→ **Your instructions**
Copy every record word for word. Pictures are not part of the copy.

→ **Supplied data**
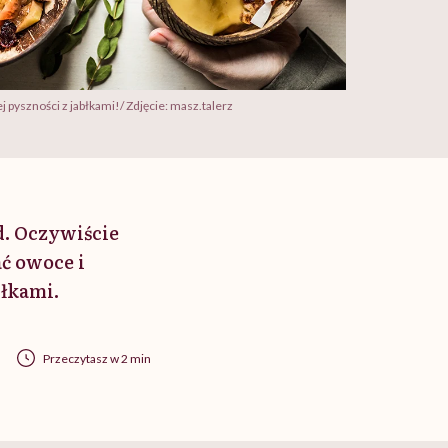
pyszności z jabłkami!/ Zdjęcie: masz.talerz
d. Oczywiście
ć owoce i
łkami.
Przeczytasz w 2 min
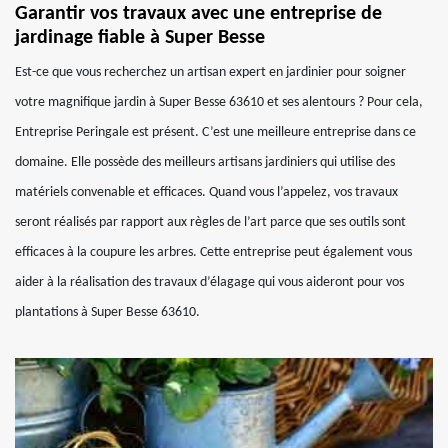
Garantir vos travaux avec une entreprise de
jardinage fiable à Super Besse
Est-ce que vous recherchez un artisan expert en jardinier pour soigner
votre magnifique jardin à Super Besse 63610 et ses alentours ? Pour cela,
Entreprise Peringale est présent. C’est une meilleure entreprise dans ce
domaine. Elle possède des meilleurs artisans jardiniers qui utilise des
matériels convenable et efficaces. Quand vous l’appelez, vos travaux
seront réalisés par rapport aux règles de l’art parce que ses outils sont
efficaces à la coupure les arbres. Cette entreprise peut également vous
aider à la réalisation des travaux d’élagage qui vous aideront pour vos
plantations à Super Besse 63610.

→ **Written answer**
pyszności z jabłkami!/ Zdjęcie: masz.talerz
d. Oczywiście
ć owoce i
łkami.
Przeczytasz w 2 min
Garantir vos travaux avec une entreprise de
jardinage fiable à Super Besse
Est-ce que vous recherchez un artisan expert en jardinier pour soigner
votre magnifique jardin à Super Besse 63610 et ses alentours ? Pour cela,
Entreprise Peringale est présent. C’est une meilleure entreprise dans ce
domaine. Elle possède des meilleurs artisans jardiniers qui utilise des
matériels convenable et efficaces. Quand vous l’appelez, vos travaux
seront réalisés par rapport aux règles de l’art parce que ses outils sont
efficaces à la coupure les arbres. Cette entreprise peut également vous
aider à la réalisation des travaux d’élagage qui vous aideront pour vos
plantations à Super Besse 63610.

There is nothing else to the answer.